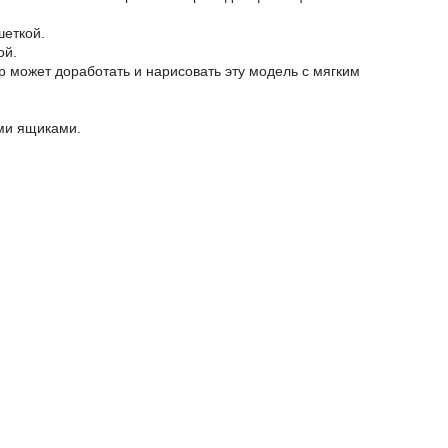
шеткой.
ой.
р может доработать и нарисовать эту модель с мягким
ми ящиками.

═══

Work item >>
The reply should hold every line of the material above, unchanged, and no pictures.

Answer to the exercise >>
шеткой.
ой.
р может доработать и нарисовать эту модель с мягким
ми ящиками.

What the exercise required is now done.